Shares of Oracle gained 76 cents, or 2%, to $39.40 in after-hours trading, as the company topped sales expectations but came in slightly below earnings forecasts.

Revenues for the quarter were $10.59 billion, while FactSet put the consensus at $10.46 billion. Oracle earned 81 cents per share, a penny below forecasts. However, absent currency effects, Oracle said the earnings per share would have been a cent higher, matching expectations.

Ellison said that growth in software-as-a-service and platform-as-a-service sales "at least double the rate of our closest competitors," during the call.

Oracle's Saas offerings include apps for managing relationships with customers, human resource processes, financial resource planning and supply chain functions. The company's Paas provides tools for building apps and managing apps, analyzing data and other processes.

Ellison acknowledged that Salesforce.com is the largest cloud software group. However, he noted that Salesforce.com does not compete in enterprise resource management, which he called the largest category. Oracle has a broader portfolio, he said, and could allow mid-market companies to run their entire cloud packages on its systems.

"That's something Salesforce can't offer," Ellison said.

Ellison and Salesforce.com Chairman and CEO Marc Benioff, a 13-year veteran of Oracle, have knocked each others' companies during calls. During Salesforce.com's May earnings call Benioff attributed his company's growth to the struggles of Oracle and SAP (SAP - Get Report) to generate revenues in the cloud.
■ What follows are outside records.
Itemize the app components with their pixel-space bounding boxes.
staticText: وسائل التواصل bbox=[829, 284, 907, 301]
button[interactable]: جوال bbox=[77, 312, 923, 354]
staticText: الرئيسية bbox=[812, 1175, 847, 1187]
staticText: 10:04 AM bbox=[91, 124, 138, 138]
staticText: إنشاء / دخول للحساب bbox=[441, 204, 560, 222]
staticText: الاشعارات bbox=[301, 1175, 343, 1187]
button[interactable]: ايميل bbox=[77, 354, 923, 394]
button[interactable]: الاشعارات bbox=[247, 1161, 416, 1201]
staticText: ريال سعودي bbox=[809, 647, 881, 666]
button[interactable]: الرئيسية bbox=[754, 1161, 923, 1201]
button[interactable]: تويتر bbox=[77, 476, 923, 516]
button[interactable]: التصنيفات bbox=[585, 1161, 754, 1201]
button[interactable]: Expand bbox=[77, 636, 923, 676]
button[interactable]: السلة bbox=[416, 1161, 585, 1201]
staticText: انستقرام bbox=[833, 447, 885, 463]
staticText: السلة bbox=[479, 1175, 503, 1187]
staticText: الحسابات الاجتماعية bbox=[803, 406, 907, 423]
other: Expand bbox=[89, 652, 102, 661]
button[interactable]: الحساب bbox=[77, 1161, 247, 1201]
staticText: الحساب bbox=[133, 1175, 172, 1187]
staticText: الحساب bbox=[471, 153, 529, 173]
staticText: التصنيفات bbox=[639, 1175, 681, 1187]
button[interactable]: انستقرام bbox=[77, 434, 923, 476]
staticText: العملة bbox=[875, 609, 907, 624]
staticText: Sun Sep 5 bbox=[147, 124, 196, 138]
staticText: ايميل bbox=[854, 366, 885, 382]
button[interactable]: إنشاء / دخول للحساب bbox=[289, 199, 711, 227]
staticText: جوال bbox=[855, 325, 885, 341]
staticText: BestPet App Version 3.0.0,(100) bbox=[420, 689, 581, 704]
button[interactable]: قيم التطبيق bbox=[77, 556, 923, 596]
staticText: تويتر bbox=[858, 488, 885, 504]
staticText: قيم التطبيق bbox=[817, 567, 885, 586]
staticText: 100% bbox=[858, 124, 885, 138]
Benioff launched a $2.8 billion buyout of cloud commerce developer Demandware (DWRE) in June, and will not sit by idly as Ellison and Oracle sprint to the $10 billion mark.

Oracle co-CEO Safra Catz said the company expects Saas and Paas revenues to grow 75% to 80% year over year in the first quarter. Catz also projected non-GAAP earnings of 56 cents to 60 cents per share, compared to 53 cents per share in the prior first quarter.

Catz noted that metrics, from earnings-per-share to operating income and revenue, are all trending higher. The company is growing faster than Salesforce.com and Workday (WDAY - Get Report) , she said.

"For a while I was telling you this is a transition," she said, pointing to the increases in various metrics.

"I feel like we are officially at the complete end of the beginning," she added. "We've made the transition and we're moving up."